* [RECORDED INFORMATION]
'''

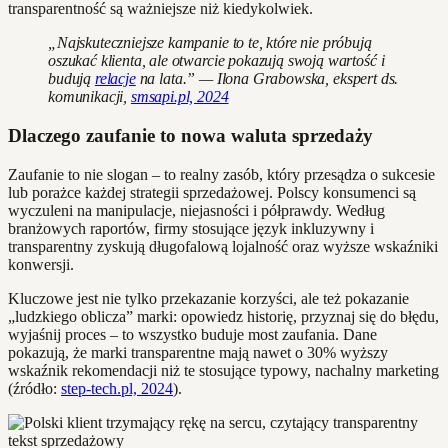
transparentność są ważniejsze niż kiedykolwiek.
„Najskuteczniejsze kampanie to te, które nie próbują
oszukać klienta, ale otwarcie pokazują swoją wartość i
budują
relacje
na lata.” — Ilona Grabowska, ekspert ds.
komunikacji,
smsapi.pl, 2024
Dlaczego zaufanie to nowa waluta sprzedaży
Zaufanie to nie slogan – to realny zasób, który przesądza o sukcesie
lub porażce każdej strategii sprzedażowej. Polscy konsumenci są
wyczuleni na manipulacje, niejasności i półprawdy. Według
branżowych raportów, firmy stosujące język inkluzywny i
transparentny zyskują długofalową lojalność oraz wyższe wskaźniki
konwersji.
Kluczowe jest nie tylko przekazanie korzyści, ale też pokazanie
„ludzkiego oblicza” marki: opowiedz historię, przyznaj się do błędu,
wyjaśnij proces – to wszystko buduje most zaufania. Dane
pokazują, że marki transparentne mają nawet o 30% wyższy
wskaźnik rekomendacji niż te stosujące typowy, nachalny marketing
(źródło:
step-tech.pl, 2024
).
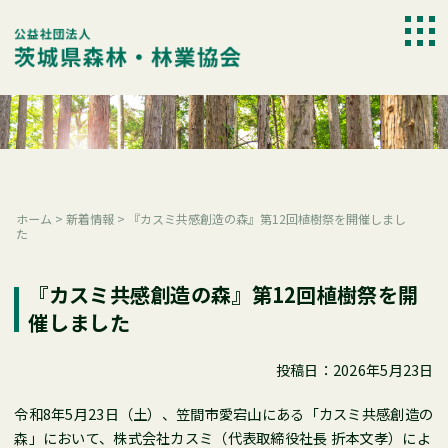
Skip
to
togg
content
navi
ホーム
>
新着情報
>
『カスミ共感創造の森』第12回植樹祭を開催しまし
た
『カスミ共感創造の森』第12回植樹祭を開
催しました
投稿日：2026年5月23日
令和8年5月23日（土）、笠間市愛宕山にある「カスミ共感創造の
森」において、株式会社カスミ（代表取締役社長 折本文孝）によ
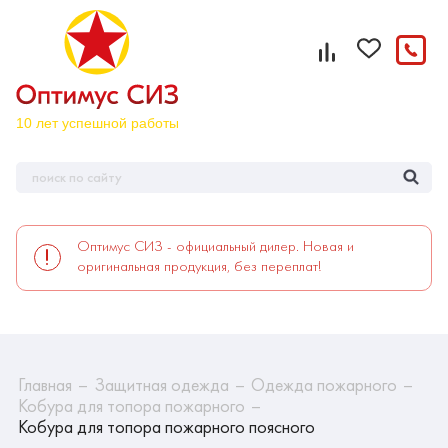
Оптимус СИЗ - официальный дилер. Новая и
оригинальная продукция, без переплат!
Главная
Защитная одежда
Одежда пожарного
Кобура для топора пожарного
Кобура для топора пожарного поясного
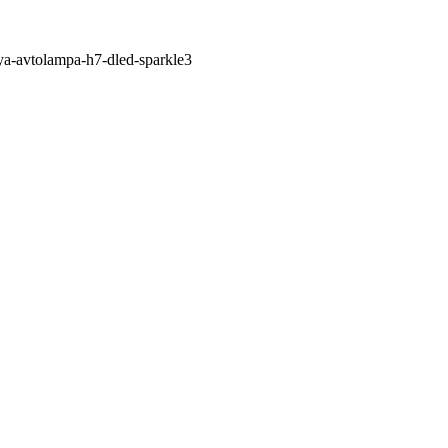
ya-avtolampa-h7-dled-sparkle3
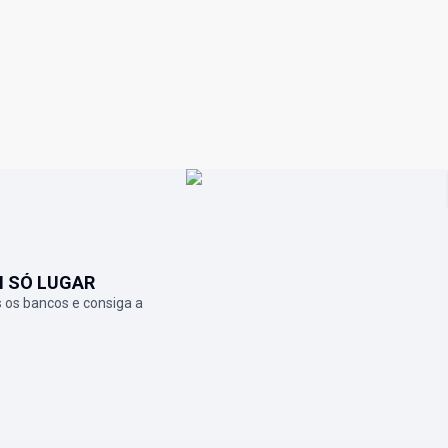
M SÓ LUGAR
 os bancos e consiga a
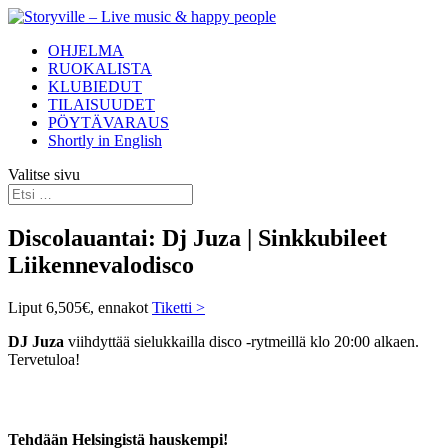
OHJELMA
RUOKALISTA
KLUBIEDUT
TILAISUUDET
PÖYTÄVARAUS
Shortly in English
Valitse sivu
Discolauantai: Dj Juza | Sinkkubileet
Liikennevalodisco
Liput 6,505€, ennakot
Tiketti >
DJ Juza
viihdyttää sielukkailla disco -rytmeillä klo 20:00 alkaen.
Tervetuloa!
Tehdään Helsingistä hauskempi!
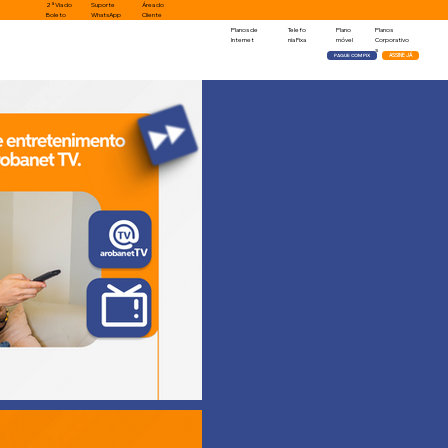
2ª Via do
Suporte
​Área do
Boleto
WhatsApp
Cliente
Planos de
Telefo
Plano
Planos
Internet
nia Fixa
móvel
Corporativo
s
PAGUE COM PIX
ASSINE JÁ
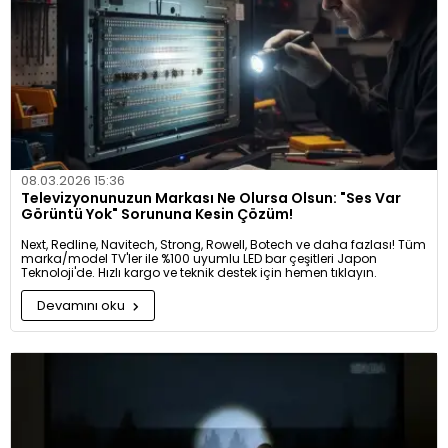
08.03.2026 15:36
Televizyonunuzun Markası Ne Olursa Olsun: "Ses Var
Görüntü Yok" Sorununa Kesin Çözüm!
Next, Redline, Navitech, Strong, Rowell, Botech ve daha fazlası! Tüm
marka/model TV'ler ile %100 uyumlu LED bar çeşitleri Japon
Teknoloji'de. Hızlı kargo ve teknik destek için hemen tıklayın.
Devamını oku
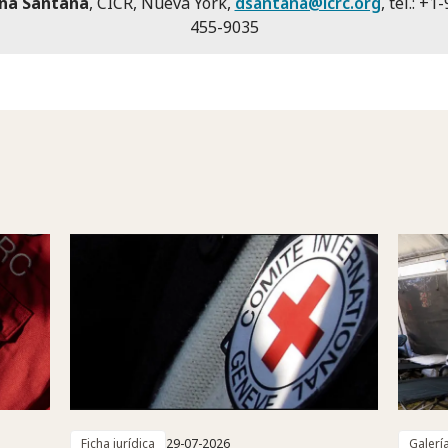
na Santana
, CICR, Nueva York,
dsantana@icrc.org
, tel.: +1
455-9035
Ficha jurídica
29-07-2026
Galerí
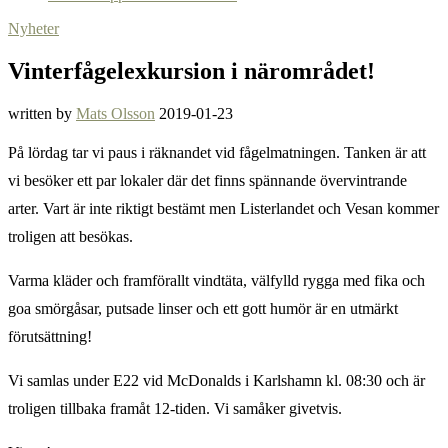
Nyheter
Vinterfågelexkursion i närområdet!
written by
Mats Olsson
2019-01-23
På lördag tar vi paus i räknandet vid fågelmatningen. Tanken är att
vi besöker ett par lokaler där det finns spännande övervintrande
arter. Vart är inte riktigt bestämt men Listerlandet och Vesan kommer
troligen att besökas.
Varma kläder och framförallt vindtäta, välfylld rygga med fika och
goa smörgåsar, putsade linser och ett gott humör är en utmärkt
förutsättning!
Vi samlas under E22 vid McDonalds i Karlshamn kl. 08:30 och är
troligen tillbaka framåt 12-tiden. Vi samåker givetvis.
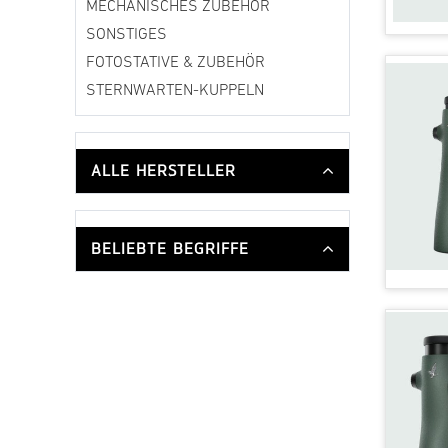
MECHANISCHES ZUBEHÖR
SONSTIGES
FOTOSTATIVE & ZUBEHÖR
STERNWARTEN-KUPPELN
ALLE HERSTELLER
BELIEBTE BEGRIFFE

'''

* [EXERCISE REQUIREMENTS]
Would you copy every line of the entries that includes the word "пожарного"?

* [EXERCISE SOLUTION]
Одежда пожарного
Кобура для топора пожарного
Кобура для топора пожарного поясного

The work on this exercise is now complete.